Так же как Тициан, Вольтер, Энгр, Гюго, победоносно преодолев восьмидесятилетии!! этап, Анри Матисс, можно сказать, дожил до своей славы. Ему тоже удалось присутствовать при своем апофеозе.
И к восьмидесятилетию, и к восьмидесятидвухлетию, и даже на следующий день после того, как перестало биться это благородное сердце, выражения глубокого почтения не переставали поступать в дом на высоком холме в Симье, где Анри Матисс, по его собственному признанию, познал полноту счастья.
Счастье… Один из лучших среди молодых художников того времени, Андре Маршан, [548] хорошо понимал и прекрасно сказал о том, в какой степени создатель «Радости жизни» был живописцем счастья: «Анри Матисс, в котором жило счастье, всю свою жизнь неутомимо и со вниманием, одновременно влюбленным и восхищенным, следил за тысячами проявлений того, что происходит на земле. Он обладал глубоко проникновенным взглядом ребенка, ищущим основной нерв явлений этого мира. Какой взгляд, какое небо, обретенное для людей!»[549]
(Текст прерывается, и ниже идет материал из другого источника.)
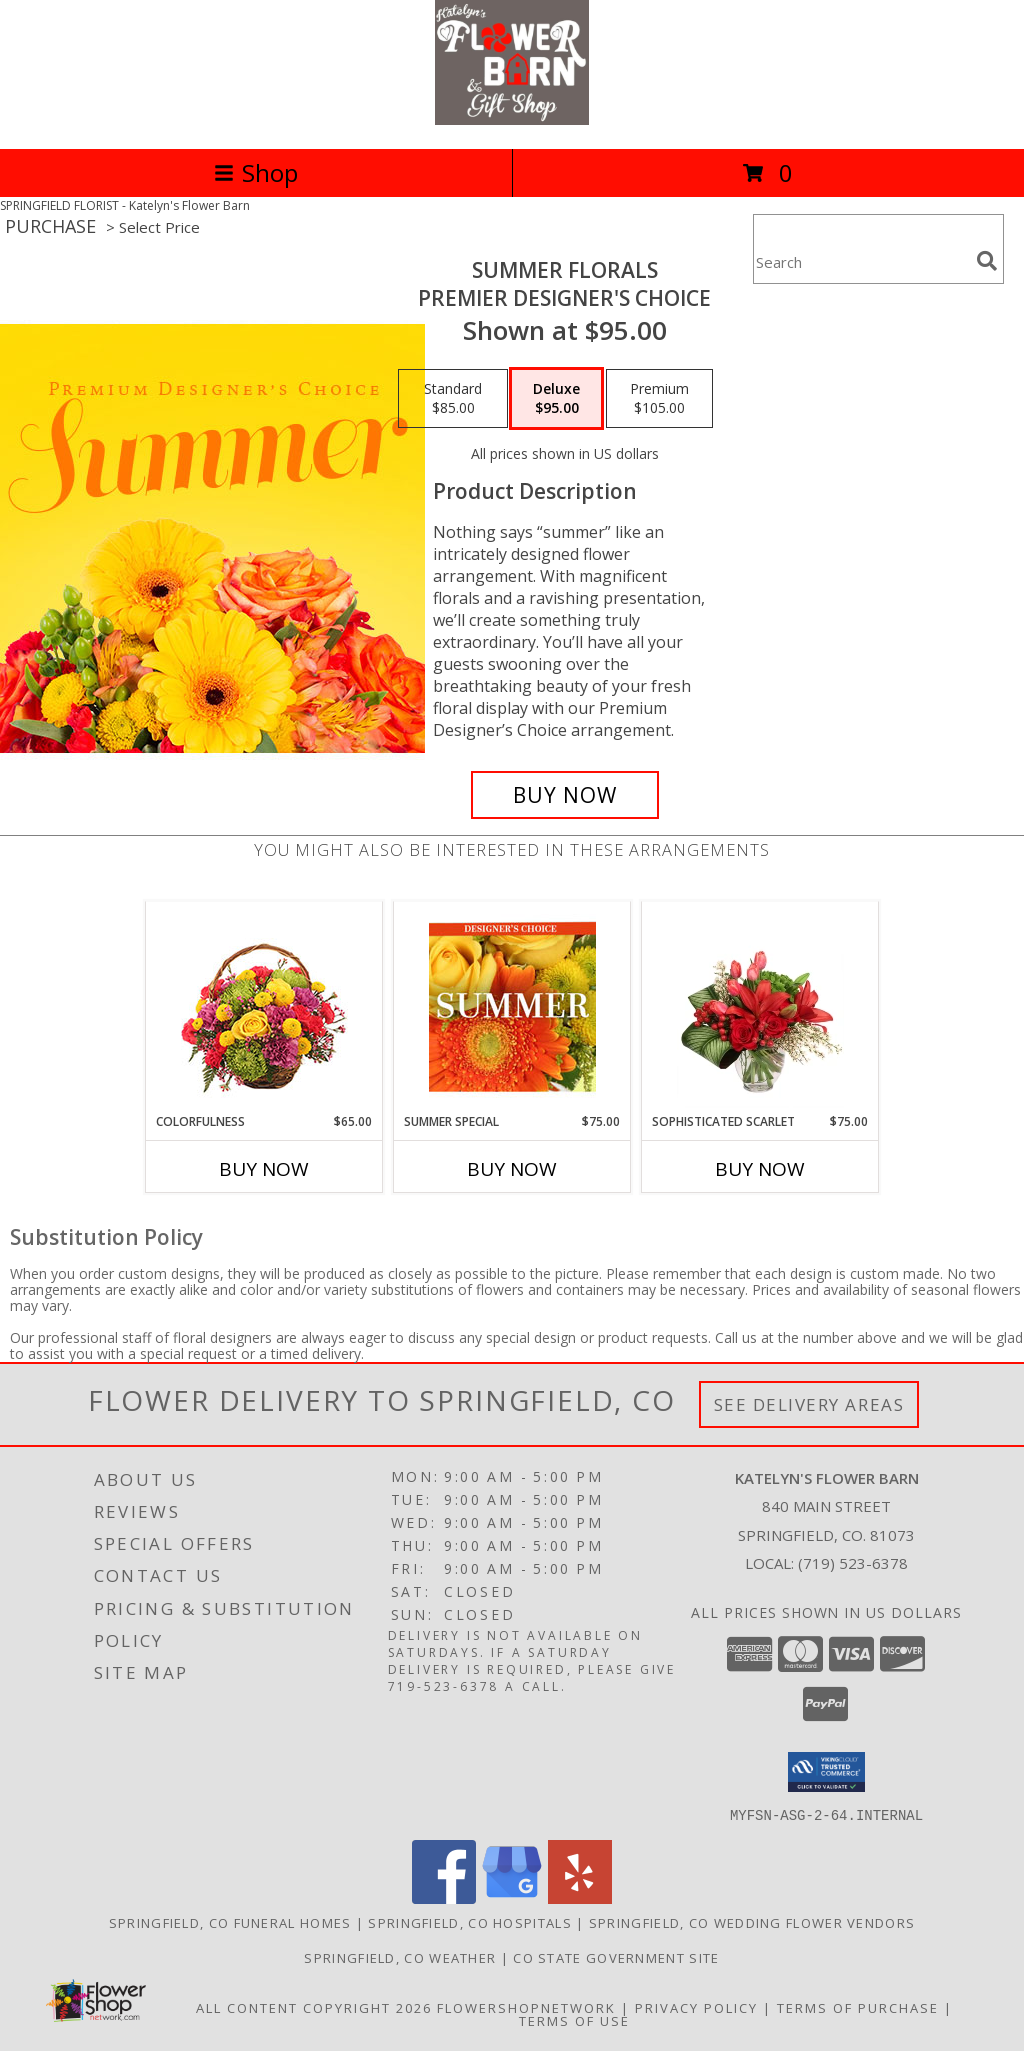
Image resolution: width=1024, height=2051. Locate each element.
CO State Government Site (616, 1957)
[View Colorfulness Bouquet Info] (264, 1007)
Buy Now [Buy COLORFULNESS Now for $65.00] (264, 1169)
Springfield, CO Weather (400, 1957)
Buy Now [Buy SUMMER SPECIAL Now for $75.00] (512, 1169)
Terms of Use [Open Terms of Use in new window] (574, 2020)
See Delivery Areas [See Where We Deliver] (809, 1404)
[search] (987, 261)
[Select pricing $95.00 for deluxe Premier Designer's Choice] (556, 399)
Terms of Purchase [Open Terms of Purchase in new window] (858, 2007)
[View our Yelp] (580, 1897)
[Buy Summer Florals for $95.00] (565, 795)
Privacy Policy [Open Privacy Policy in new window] (696, 2007)
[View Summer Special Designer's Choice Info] (512, 1007)
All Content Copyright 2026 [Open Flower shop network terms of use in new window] (314, 2007)
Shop (256, 172)
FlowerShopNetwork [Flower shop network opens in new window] (526, 2007)
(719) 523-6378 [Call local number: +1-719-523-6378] (853, 1563)
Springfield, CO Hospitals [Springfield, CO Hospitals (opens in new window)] (470, 1922)
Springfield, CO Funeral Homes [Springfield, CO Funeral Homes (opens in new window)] (230, 1922)
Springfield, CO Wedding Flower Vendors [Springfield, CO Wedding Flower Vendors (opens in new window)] (752, 1922)
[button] (826, 1772)
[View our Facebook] (444, 1897)
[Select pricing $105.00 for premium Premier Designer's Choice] (659, 399)
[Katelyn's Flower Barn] (512, 119)
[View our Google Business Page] (512, 1897)
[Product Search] (861, 261)
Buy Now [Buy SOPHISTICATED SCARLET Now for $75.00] (760, 1169)
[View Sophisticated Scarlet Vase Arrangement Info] (760, 1007)
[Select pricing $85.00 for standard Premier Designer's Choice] (453, 399)
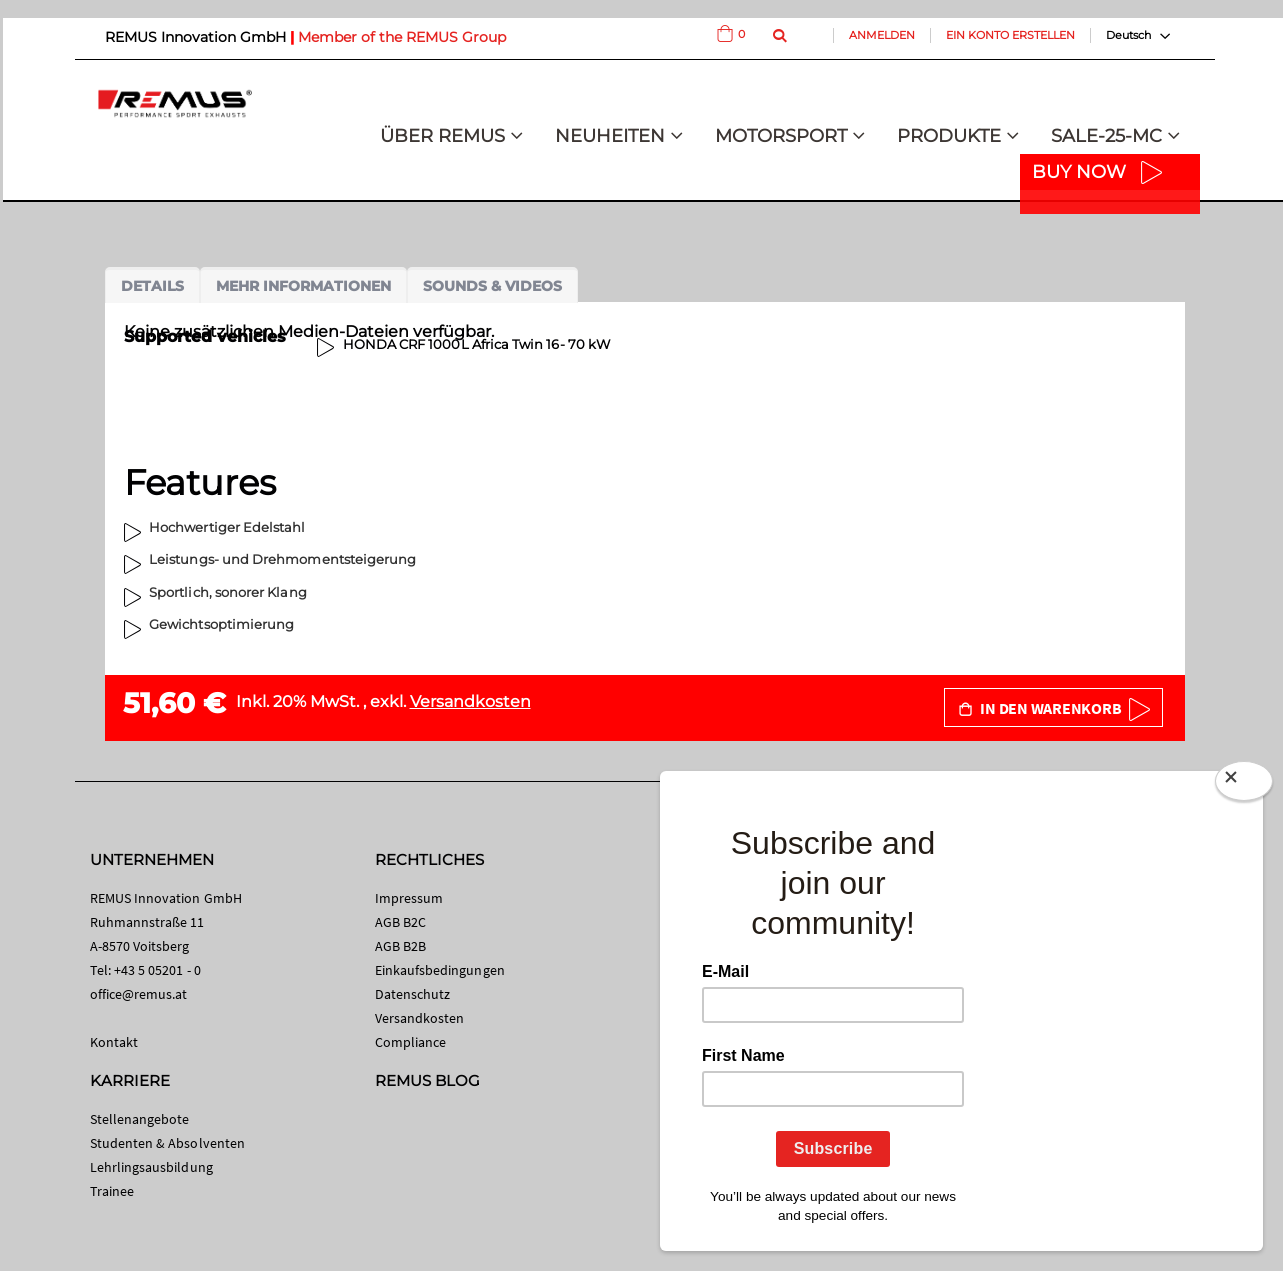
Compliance (411, 1042)
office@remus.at (139, 994)
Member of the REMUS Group (402, 37)
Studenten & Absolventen (168, 1143)
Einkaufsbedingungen (440, 970)
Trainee (112, 1191)
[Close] (1244, 785)
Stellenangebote (140, 1119)
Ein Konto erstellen (1010, 35)
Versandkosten (470, 701)
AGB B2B (400, 946)
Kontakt (114, 1042)
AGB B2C (400, 922)
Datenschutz (413, 994)
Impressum (409, 898)
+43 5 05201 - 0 (157, 970)
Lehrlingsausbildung (151, 1167)
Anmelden (882, 35)
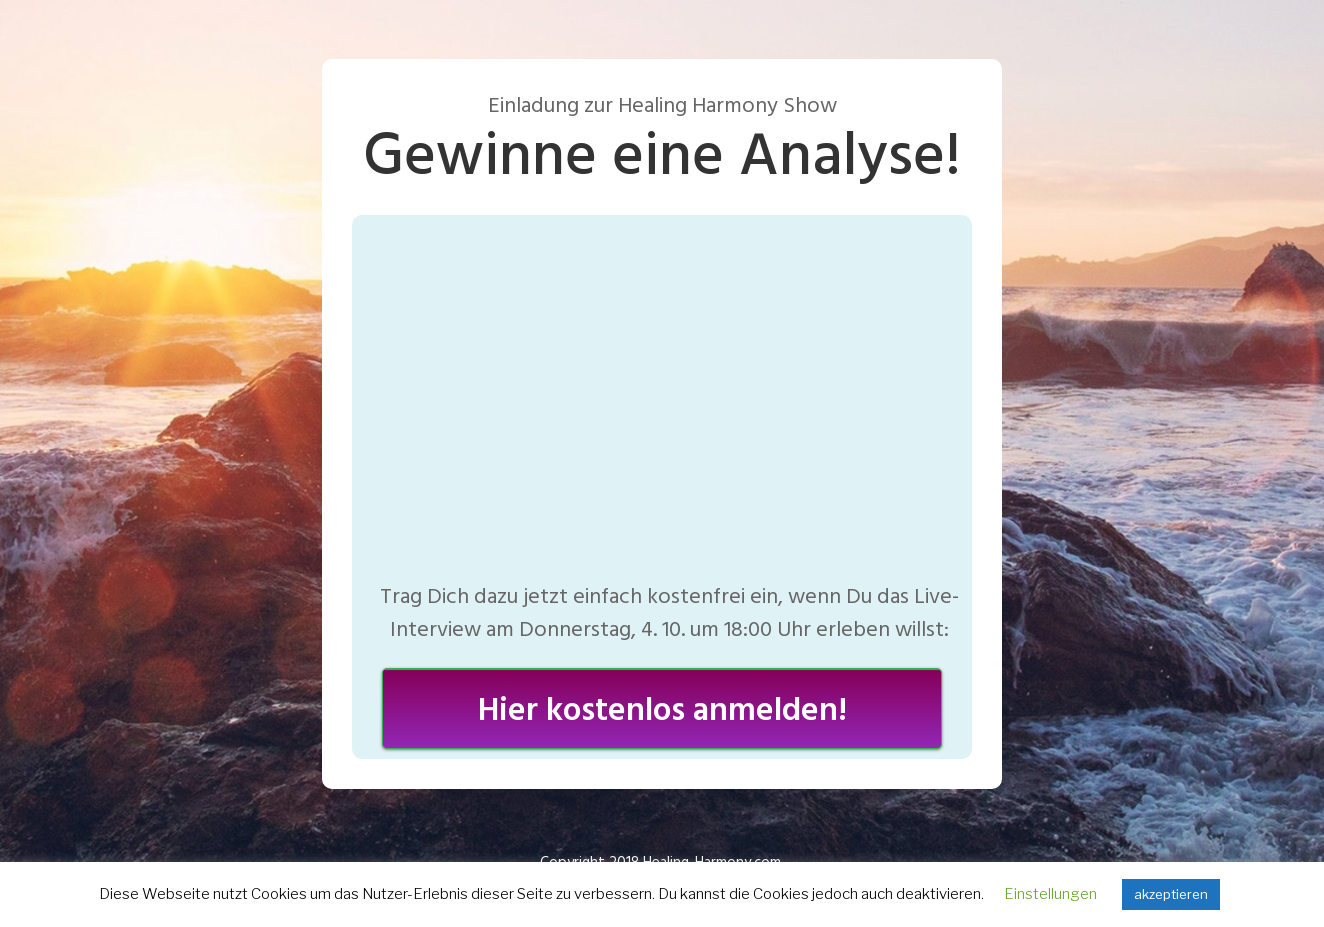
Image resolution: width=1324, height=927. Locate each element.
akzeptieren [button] (1171, 894)
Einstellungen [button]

Люрса, которому столь многим обязан сюрреализм, [550] Люрса, возродивший французскую шпалеру, тоже восславил неиссякаемую жизненную силу художника из Симье: «Мы никогда не сможем в достаточной мере отблагодарить Анри Матисса за веру в жизнь, провозглашенную всем его искусством, за свежесть и изобретательность, которую он проявил в течение всего своего творческого пути».
Фернан Леже еще в молодости понял, чем был обязан Матисс Делакруа, и поделился этим с Анри Руссо: «Примерно в 1908–1910 годах, одновременно с Аполлинером, Делоне, Максом Жакобом, происходит открытие Таможенника Руссо. Однажды во время визита на улицу Верцингеторикса Руссо отвел меня в сторону и спросил вполголоса: „Почему Матисс не заканчивает свои картины?“ — „Я полагаю, что он, скорее, романтик, а так как ты — классик (ты любишь портреты Давида), то ты этого не понимаешь…“» [551]
«Романтик»… Фернан Леже понял правильно. Нашему общему другу, Шарлю Камуэну, последнему доверенному лицу Сезанна,[552] я обязан следующим свидетельством: «Я вспоминаю, как Матисс мне писал: „Я наполовину ученый, наполовину романтик“.[553]
Но разве не лучшую хвалу, сам того не замечая, воздал себе сам Матисс, обратившись в 1954 году во время беседы с Андре Верде с призывом к молодежи:
„Передайте молодым художникам, что ремесло художника не имеет ничего общего с дилетантизмом и что оно совершенно неподвластно превратностям моды, шумихе и спекуляциям. Совесть художника — это чистое и верное зеркало, в котором он каждое утро, встав, должен увидеть отражение своего творчества таким, чтобы не пришлось за него краснеть. Постоянная ответственность творца за самого себя и весь мир — не пустые слова: помогая созиданию вселенной, художник поддерживает собственное достоинство“.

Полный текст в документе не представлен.